I just watched on DVD the docudrama, The Road to Guantanamo by Michael Winterbottom and Mat Whitecross, which won mostly positive critical praise when released here theatrically. Essentially, it's the story of four young British-Pakistanis who head for the Mideast to attend a wedding only to be caught up in the Afghan War and wind up on troop transport planes bound for Cuba. It's a tale of almost unbelievable cruelty perpetrated by the very people who once claimed to cherish the noble and egalitarian ideals of democracy, but now, in the name of "security," practice the same evils attributed to the Nazi S.S. and other infamous despots throughout history.

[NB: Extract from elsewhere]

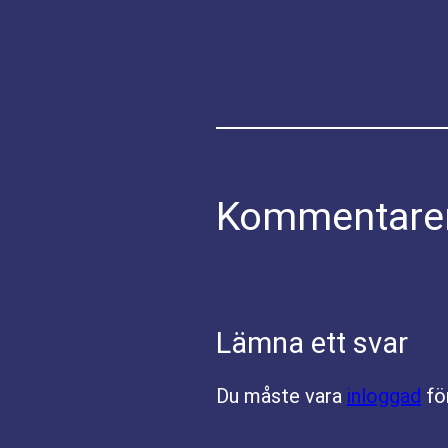
Kommentare
Lämna ett svar
Du måste vara
inloggad
fö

I was reminded of a saying we had during the Vietnam Era, actually the title of a book by Edmund Snow Carpenter, a friend of Marshall McLuhan and teacher of anthropology at the University of Toronto and other academic venues. The title was: We Became What We Beheld. I am very much afraid that somewhere along the road to our becoming the world's greatest superpower, the U.S. became what it beheld, and as Guantanamo illustrated so perfectly well, what we beheld was tyrrany in the name of a better night's sleep. I know it is by now a cliche and that saying it invites accusations of traitorous betrayal, but I will repeat it anyway: We are the New Nazis.
What good is torture when it only produces lies and forced confessions not worth the breath that uttered them? There is a beautiful, telling documentary snippet in the Winterbottom-Whitecross movie -- a blend of TV news footage, reconstructed events, and interviews with the three young Islamic Brits who survived. It comes when the groundwork for the interrogation and imprisonment of hostages flown from Afghanistan to Gitmo is being laid and the then-Secretary of Defense, Donald Rumsfeld, is heard to remark that the captor-interrogators (first the Marines, then the FBI and CIA) would be "following the Geneva Conventions...for the most part...."
I am afraid Rummy now belongs to that select group of Americans who cannot safely travel outside the United States due to the ever-growing membership ranks of the International Court of Justice in The Hague. (No wonder the U.S. has denounced the World Court and refused to participate in its doings.) Like Nixon's architect of war, Henry Kissenger, Rumsfeld risks being snatched on the streets of one member nation or another and taken, Milosevich-like, before the Tribunal.
If I had any doubt that what happened at Guantanamo violated the Geneva accords if not to the letter, then certainly in spirit, The Road to Guantanamo removed any veil of doubt that remained. Worse, the later Iraqi misadventure, an unprovoked escalation of hostilities against both guilty and innocent Iraqis at Abu Graib saw wholesale flouting of the accords. We have indeed become what we beheld.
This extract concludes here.